Pero, aunque aceptemos que todos los adolescentes trans son personas maduras que no se dejan influir ni por el ambiente ni por las modas, ¿de dónde ha salido el consenso de que es su cuerpo, y no su mente, el que se equivoca? ¿No sería más fácil, más barato y, sobre todo, menos drástico y destructivo empezar por hacer terapia? ¿No sería mejor explorar cuál es el problema para averiguar si el quirófano es la solución? ¿Estamos pensando en el bien del menor o en extender redes clientelares por juzgados, colegios, ministerios, hospitales y empresas?
Y las madres que apoyan —y promocionan— públicamente la disforia de sus hijes, ¿no preferirían tener una opinión facultativa y toda la información antes de someterlos al encarnizamiento terapeútico de por vida? Supongo que si no se exige un estudio psicológico del menor, tampoco se analiza a las madres, que en esto no son ni inocuas ni inocentes: para que un niño de pocos años diga que es transgénero, es necesario que la madre colabore.

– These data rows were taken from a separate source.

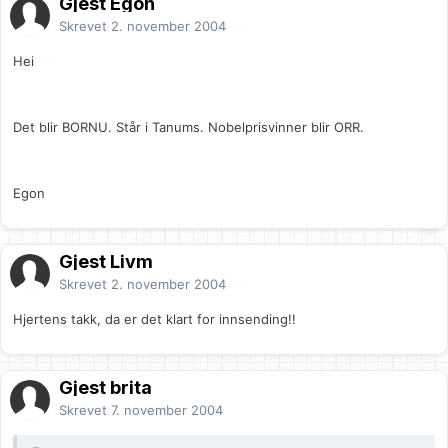
Gjest Egon
Skrevet
2. november 2004
Hei
Det blir BORNU. Står i Tanums. Nobelprisvinner blir ORR.
Egon
Gjest Livm
Skrevet
2. november 2004
Hjertens takk, da er det klart for innsending!!
Gjest brita
Skrevet
7. november 2004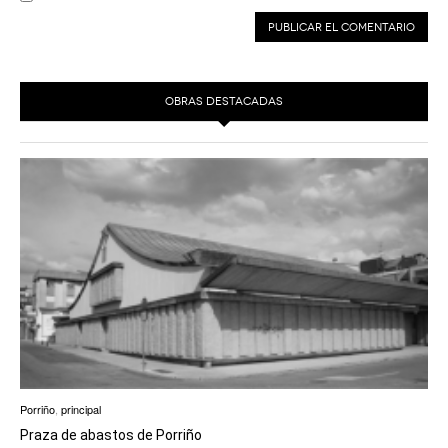
OBRAS DESTACADAS
Porriño
,
principal
Praza de abastos de Porriño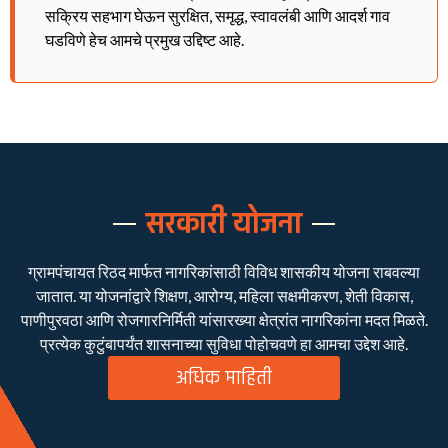
सक्रिय सहभाग घेऊन सुरक्षित, समृद्ध, स्वावलंबी आणि आदर्श गाव
घडविणे हेच आमचे प्रमुख उद्दिष्ट आहे.
सरकारी योजना
ग्रामपंचायत रिठद मार्फत नागरिकांसाठी विविध शासकीय योजना राबवल्या
जातात. या योजनांद्वारे शिक्षण, आरोग्य, महिला सक्षमीकरण, शेती विकास,
पाणीपुरवठा आणि रोजगारनिर्मिती यांसारख्या क्षेत्रांत नागरिकांना मदत मिळते.
प्रत्येक कुटुंबापर्यंत शासनाच्या सुविधा पोहोचवणे हा आमचा उद्देश आहे.
अधिक माहिती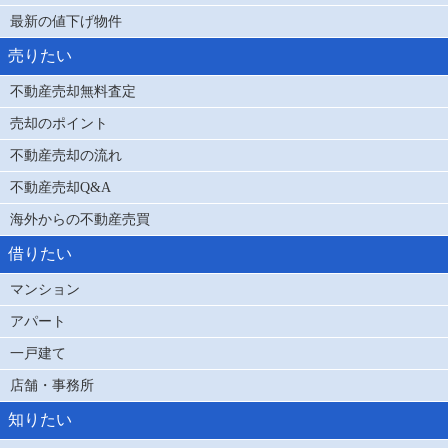
最新の値下げ物件
売りたい
不動産売却無料査定
売却のポイント
不動産売却の流れ
不動産売却Q&A
海外からの不動産売買
借りたい
マンション
アパート
一戸建て
店舗・事務所
知りたい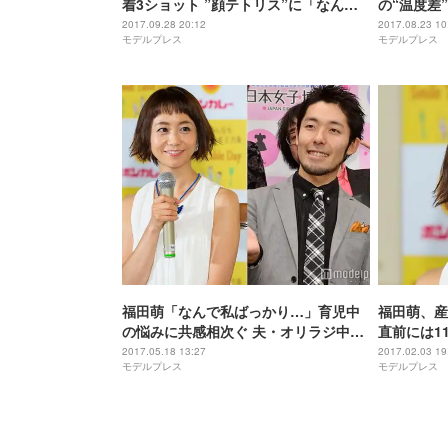
着3ショット ”顔テトリス”に「なんて
の“温度差
幸せなんだ」と反響
2017.09.28 20:12
2017.08.23 10
モデルプレス
モデルプレス
福田萌「なんで私ばっかり…」育児中
福田萌、産
の悩みに共感相次ぐ 夫・オリラジ中田
直前には1
の対応にも称賛集まる
2017.05.18 13:27
2017.02.03 19
モデルプレス
モデルプレス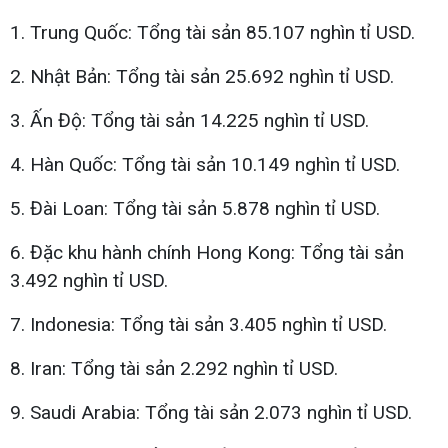
1. Trung Quốc: Tổng tài sản 85.107 nghìn tỉ USD.
2. Nhật Bản: Tổng tài sản 25.692 nghìn tỉ USD.
3. Ấn Độ: Tổng tài sản 14.225 nghìn tỉ USD.
4. Hàn Quốc: Tổng tài sản 10.149 nghìn tỉ USD.
5. Đài Loan: Tổng tài sản 5.878 nghìn tỉ USD.
6. Đặc khu hành chính Hong Kong: Tổng tài sản
3.492 nghìn tỉ USD.
7. Indonesia: Tổng tài sản 3.405 nghìn tỉ USD.
8. Iran: Tổng tài sản 2.292 nghìn tỉ USD.
9. Saudi Arabia: Tổng tài sản 2.073 nghìn tỉ USD.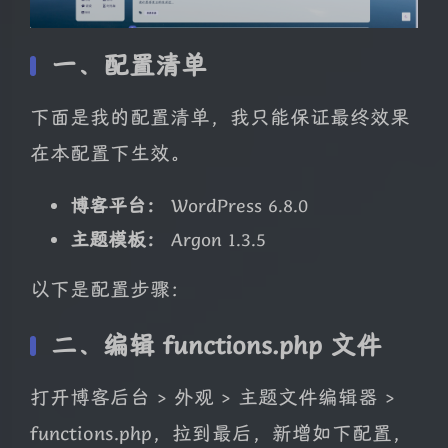
一、配置清单
下面是我的配置清单，我只能保证最终效果
在本配置下生效。
博客平台：
WordPress 6.8.0
主题模板：
Argon 1.3.5
以下是配置步骤：
二、编辑 functions.php 文件
打开博客后台 > 外观 > 主题文件编辑器 >
functions.php，拉到最后，新增如下配置，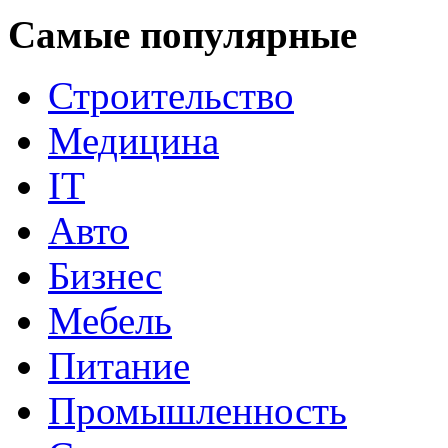
Самые популярные
Строительство
Медицина
IT
Авто
Бизнес
Мебель
Питание
Промышленность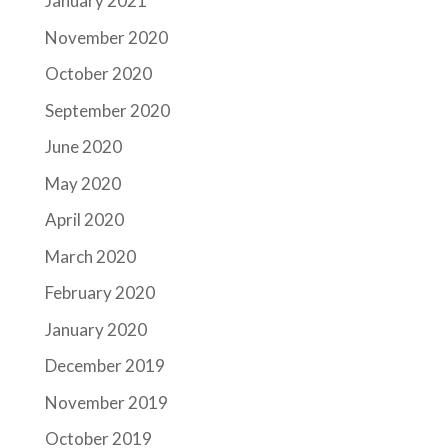
January 2021
November 2020
October 2020
September 2020
June 2020
May 2020
April 2020
March 2020
February 2020
January 2020
December 2019
November 2019
October 2019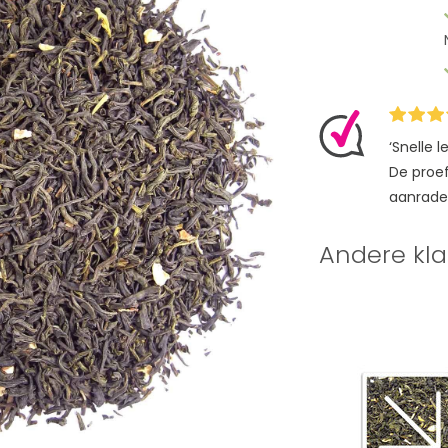
‘Snelle 
De proefz
aanrade
Andere kla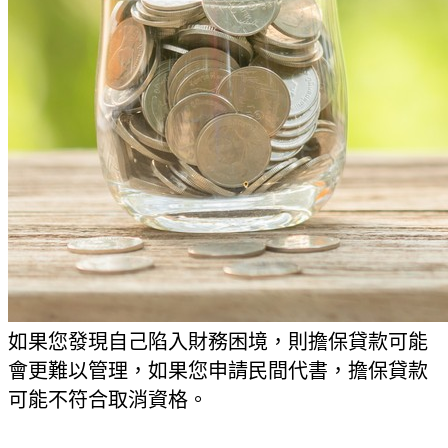
如果您發現自己陷入財務困境，則擔保貸款可能
會更難以管理，如果您申請民間代書，擔保貸款
可能不符合取消資格。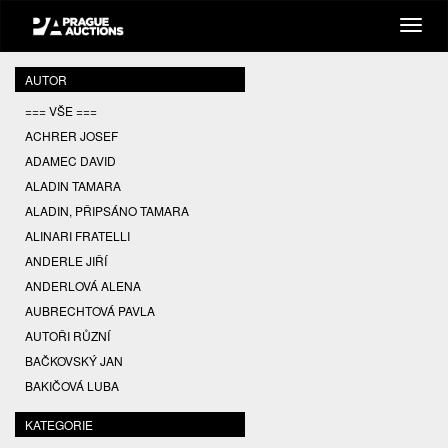
AUTOR
=== VŠE ===
ACHRER JOSEF
ADAMEC DAVID
ALADIN TAMARA
ALADIN, PŘIPSÁNO TAMARA
ALINARI FRATELLI
ANDERLE JIŘÍ
ANDERLOVÁ ALENA
AUBRECHTOVÁ PAVLA
AUTOŘI RŮZNÍ
BAČKOVSKÝ JAN
BAKIČOVÁ LUBA
BALCAR JIŘÍ
KATEGORIE
BALCAR KAREL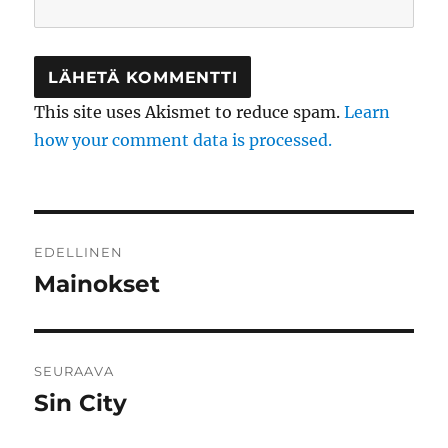
This site uses Akismet to reduce spam.
Learn
how your comment data is processed.
Artikkelien
EDELLINEN
selaus
Mainokset
Edellinen
artikkeli:
SEURAAVA
Sin City
Seuraava
artikkeli: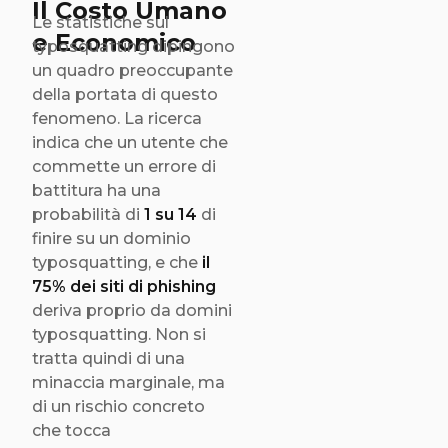
Il Costo Umano
Le statistiche sul
e Economico
typosquatting dipingono
un quadro preoccupante
della portata di questo
fenomeno. La ricerca
indica che un utente che
commette un errore di
battitura ha una
probabilità di
1 su 14
di
finire su un dominio
typosquatting, e che
il
75% dei siti di phishing
deriva proprio da domini
typosquatting. Non si
tratta quindi di una
minaccia marginale, ma
di un rischio concreto
che tocca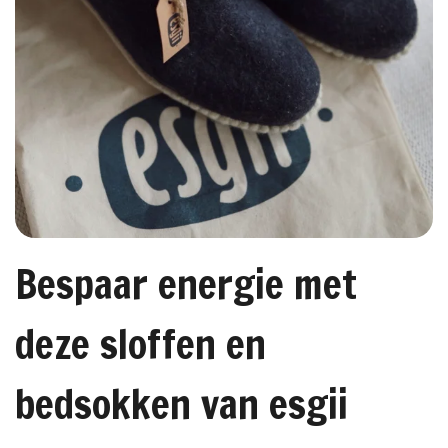
Bespaar energie met
deze sloffen en
bedsokken van esgii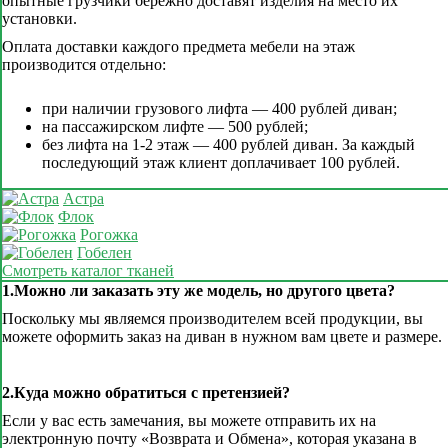
опытные грузчики бережно доставят изделия на место их
установки.
Оплата доставки каждого предмета мебели на этаж
производится отдельно:
при наличии грузового лифта — 400 рублей диван;
на пассажирском лифте — 500 рублей;
без лифта на 1-2 этаж — 400 рублей диван. За каждый
последующий этаж клиент доплачивает 100 рублей.
Астра
Флок
Рогожка
Гобелен
Смотреть каталог тканей
1.Можно ли заказать эту же модель, но другого цвета?
Поскольку мы являемся производителем всей продукции, вы
можете оформить заказ на диван в нужном вам цвете и размере.
2.Куда можно обратиться с претензией?
Если у вас есть замечания, вы можете отправить их на
электронную почту «Возврата и Обмена», которая указана в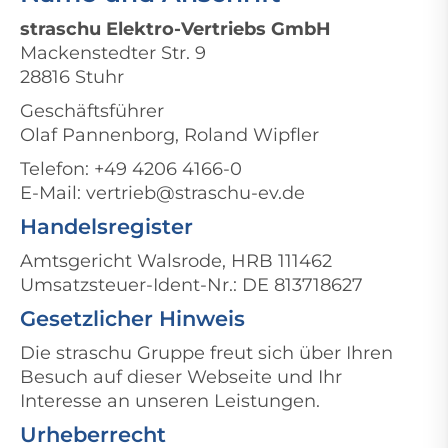
straschu Elektro-Vertriebs GmbH
Mackenstedter Str. 9
28816 Stuhr
Geschäftsführer
Olaf Pannenborg, Roland Wipfler
Telefon: +49 4206 4166-0
E-Mail: vertrieb@straschu-ev.de
Handelsregister
Amtsgericht Walsrode, HRB 111462
Umsatzsteuer-Ident-Nr.: DE 813718627
Gesetzlicher Hinweis
Die straschu Gruppe freut sich über Ihren
Besuch auf dieser Webseite und Ihr
Interesse an unseren Leistungen.
Urheberrecht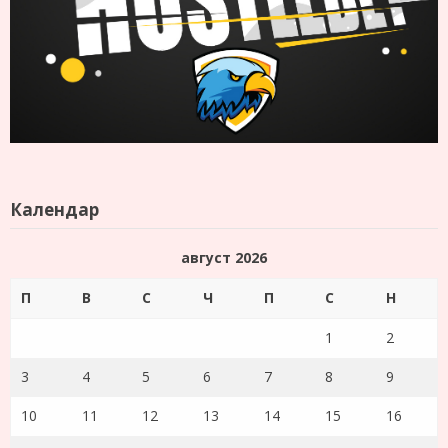
Календар
август 2026
П
В
С
Ч
П
С
Н
1
2
3
4
5
6
7
8
9
10
11
12
13
14
15
16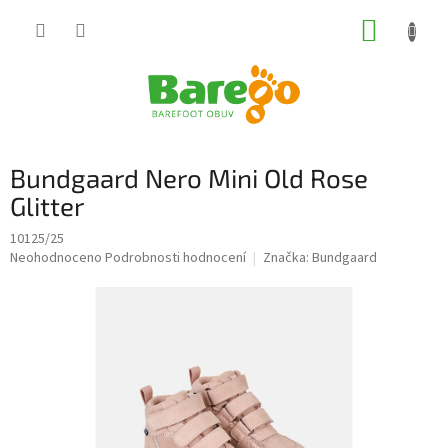
Přejít
NÁKUP
na
obsah
KOŠÍK
Bundgaard Nero Mini Old Rose
Glitter
10125/25
Průměrné
Neohodnoceno
Podrobnosti hodnocení
Značka:
Bundgaard
hodnocení
produktu
je
0,0
z
5
hvězdiček.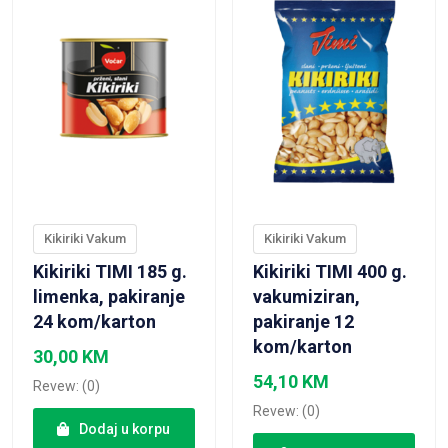
Kikiriki Vakum
Kikiriki Vakum
Kikiriki TIMI 185 g.
Kikiriki TIMI 400 g.
limenka, pakiranje
vakumiziran,
24 kom/karton
pakiranje 12
kom/karton
30,00
KM
54,10
KM
Revew: (0)
Revew: (0)
Dodaj u korpu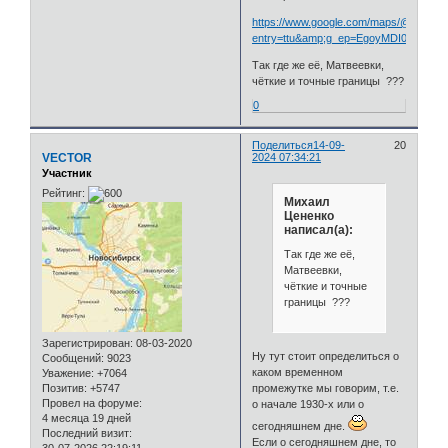
https://www.google.com/maps/@54.952
entry=ttu&amp;g_ep=EgoyMDI0MDk
Так где же её, Матвеевки,
чёткие и точные границы ???
0
Поделиться
14-09-
20
VECTOR
2024 07:34:21
Участник
Рейтинг:
Михаил
Цененко
написал(а):
Так где же её,
Матвеевки,
чёткие и точные
границы ???
Зарегистрирован
: 08-03-2020
Ну тут стоит определиться о
Сообщений:
9023
каком временном
Уважение:
+7064
Позитив:
+5747
промежутке мы говорим, т.е.
Провел на форуме:
о начале 1930-х или о
4 месяца 19 дней
сегодняшнем дне.
Последний визит:
Если о сегодняшнем дне, то
30-07-2026 22:19:11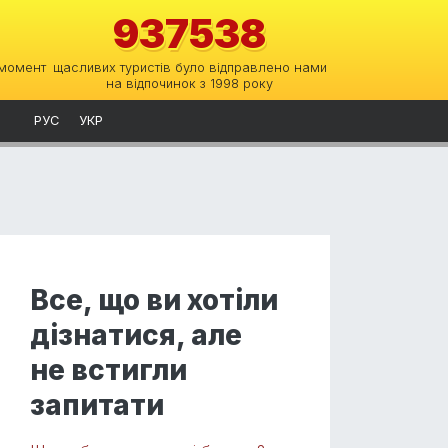
937538
 момент
щасливих туристів було відправлено нами
на відпочинок з 1998 року
РУС
УКР
Все, що ви хотіли
дізнатися, але
не встигли
запитати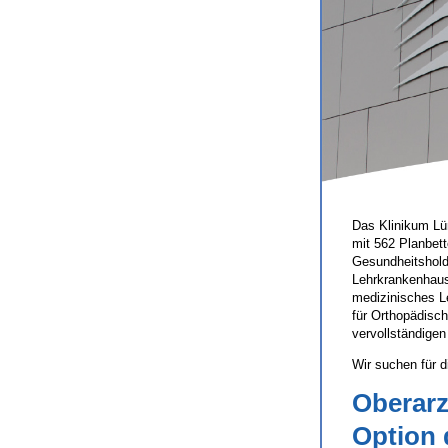
Das Klinikum Lü
mit 562 Planbet
Gesundheitshold
Lehrkrankenhaus
medizinisches Le
für Orthopädisc
vervollständige
Wir suchen für 
Oberarz
Option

Quienes más van a sufrir con esto son las familias progres, que en ausencia de religión parecen haber encontrado en el cambio climático, el veganismo, el animalismo y el transactivismo una nueva fe
Las redes sociales son el caldo de cultivo ideal para esas mujeres que buscan notoriedad hablando de sus hijos —como la famosa vegana “devastada”— o grabándolos mientras los adoctrinan. Y el transactivismo les proporciona una atención muy similar a la que consiguen las madres con síndrome de Munchausen por poderes cuando provocan que sus hijos enfermen. Mientras, en Pasapalabra se ha glorificado a las madres de chiques trans y en la Sexta Andrea Ropero nos contaba que ir al registro y al juzgado era un “camino tortuoso”, pero del viacrucis quirúrgico que les espera a los menores no dijo una palabra. ¿Qué sucederá cuando muchos de los adolescentes que transicionen hoy comprendan demasiado tarde que era su madre, y no su cuerpo, quien se equivocaba?
Lo más llamativo es que quienes más van a sufrir con esto son las familias progres, que en ausencia de religión parecen haber encontrado en el cambio climático, el veganismo, el animalismo y el transactivismo una nueva fe. Así, tener un hijo trans te sitúa en el lado de los buenos, casi en el de la santidad. Por el contrario, la familia tradicional no pondrá vestidos a sus hijos ni animará a sus hijas a vendarse el pecho y, con un poco suerte —siempre que no se entere la Santa Inquisición de Igualdad—, sorteará su adolescencia sin mayores problemas y en el futuro tendrá nietos. Tal vez la Agenda 2030 se esté viendo inesperadamente impulsada por la selección natural de Darwin.